Por Marcelo Gleiser
Publicado na National Public Radio
Quando Einstein propôs, em 1917, o primeiro modelo cosmológico da era moderna, ele não tinha nenhum motivo para supor que o universo teve um começo. Tudo indicava que o universo era estático e infinitamente antigo, sem um evento de “origem”. (Algumas medidas de redshift feitas por Vesto Slipher nos Estados Unidos não foram conclusivas e, provavelmente, não chegaram na Europa de qualquer forma.) Tudo indicava também que a Via Láctea era tudo o que havia lá fora. Outras nebulosas, vistas com telescópios, foram consideradas como parte da nossa galáxia. Além da Via Láctea havia apenas um vazio escuro, estendendo-se através do espaço infinito.
Em pouco mais de uma década, tudo mudou.
Para o horror da maioria dos cientistas, no início da década de 1930 observações sugeriram que o cosmos era aparentemente dotado de uma história que, pelo menos qualitativamente, era desconfortavelmente próxima da menção bíblica “Que haja luz!”
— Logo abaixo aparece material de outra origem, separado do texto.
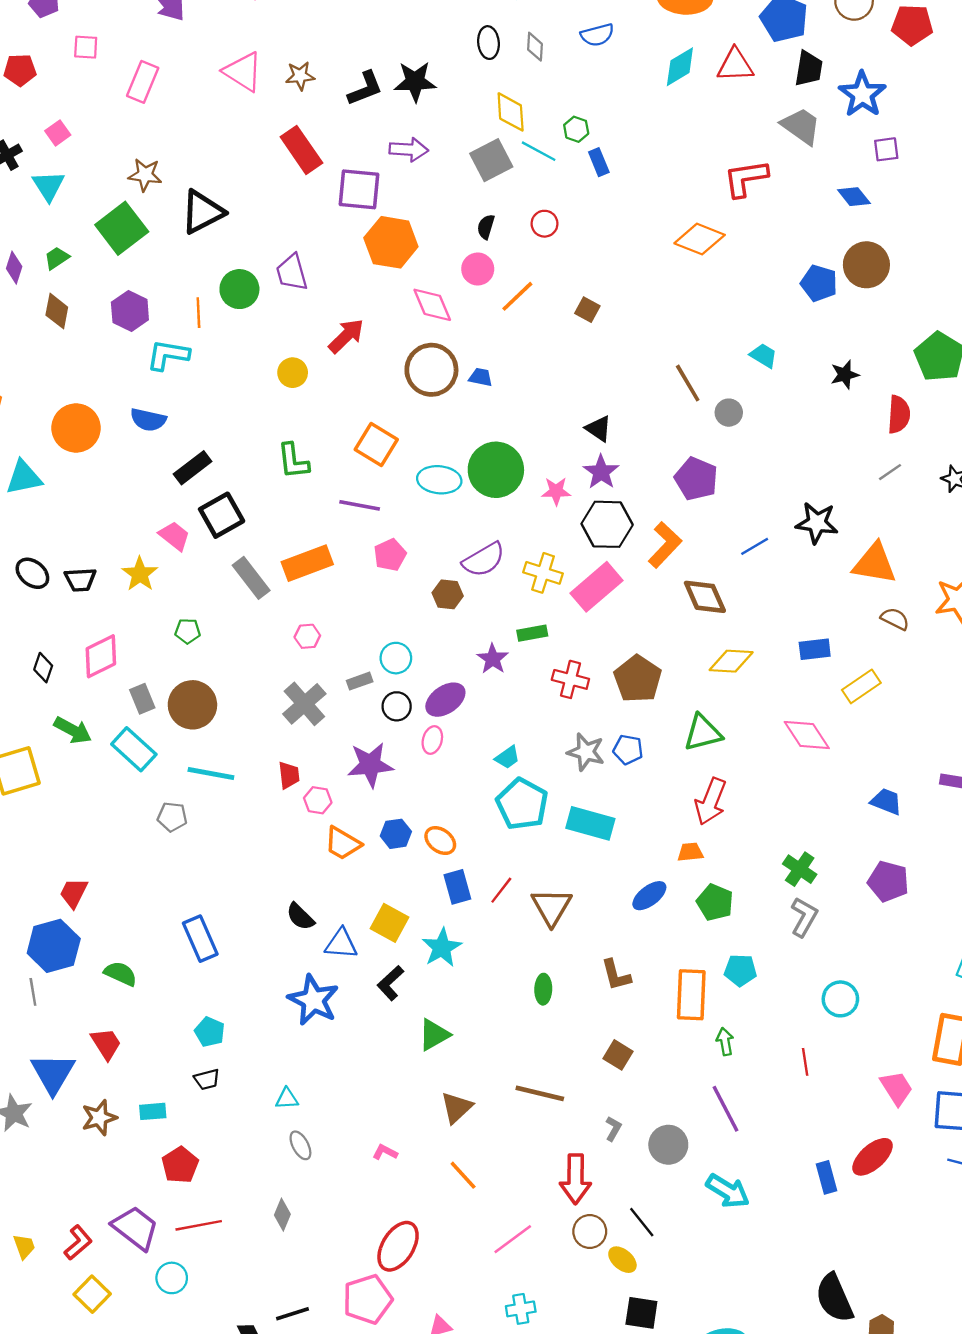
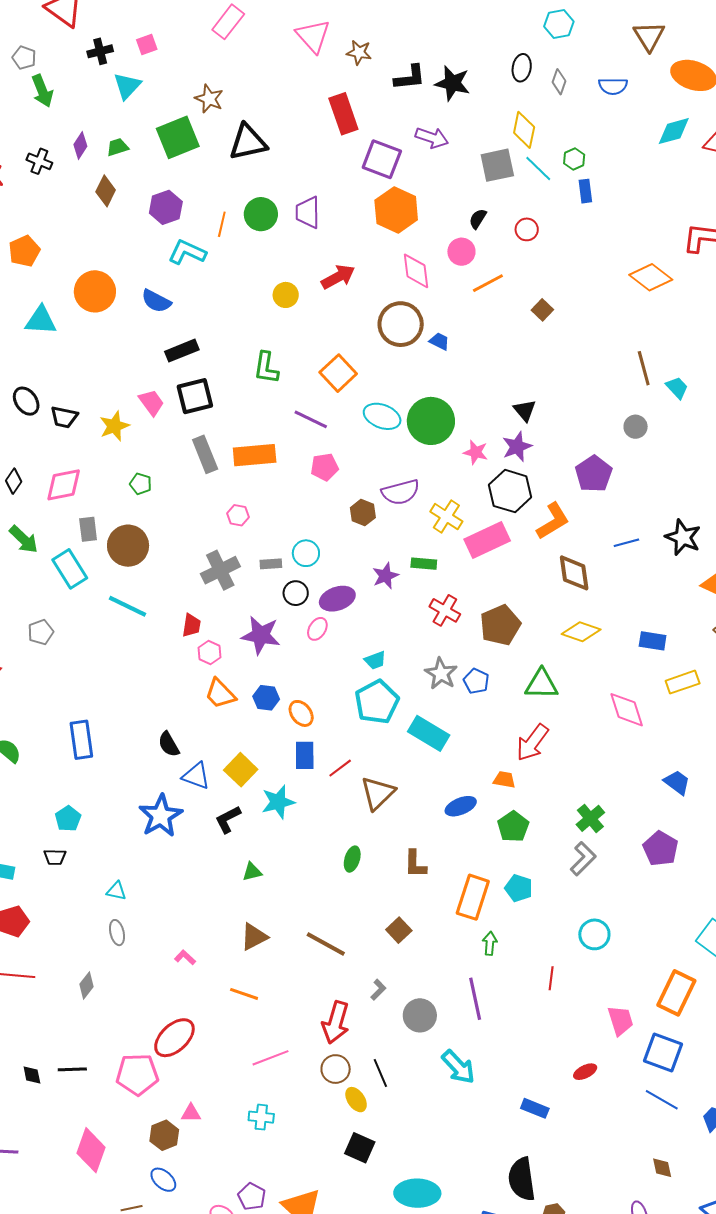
brown line: (688, 383) -> (644, 368), moved
gray pentagon: (172, 817) -> (41, 632), moved, turned 30
green triangle: (434, 1035) -> (252, 872), size x0.7
red ellipse: (873, 1157) -> (585, 1072), size x0.6
orange line: (463, 1175) -> (244, 994), turned -44
blue rectangle: (827, 1177) -> (535, 1108), moved, turned -68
Em uma sucessão de observações notáveis, graças a um novo e poderoso telescópio de 100 polegadas no topo do Monte Wilson e a metodologia e diligência impecáveis, o americano Edwin Hubble e seu assistente Thomas Humason determinaram que a Via Láctea era uma entre “centenas de milhares” de outras galáxias, que Hubble chamou de “universos-ilhas”. Hoje, sabemos que as galáxias são contadas na ordem de centenas de bilhões. Ainda assim, sair de uma para as centenas de milhares foi um enorme salto.
Uma nova visão cósmica era inevitável: assim como Copérnico havia removido a Terra do centro do cosmos em 1543, Hubble removeu a Via Láctea do centro do universo em 1924. Podemos chamar isso de Segunda Revolução Copernicana. Não havia mais um centro para o universo; como a Terra havia perdido o seu papel central com Copérnico, a Via Láctea perdeu a sua centralidade com Hubble.
Como isso não era o suficiente, em 1929, Hubble e Humason demonstraram que as galáxias estavam se afastando umas das outras com velocidades proporcionais às suas distâncias. A conclusão, ainda mais chocante, inclusive para Einstein, era a de que o universo não era estático: ele estava se expandindo, o espaço entre as galáxias se estendendo como se fosse uma folha de borracha.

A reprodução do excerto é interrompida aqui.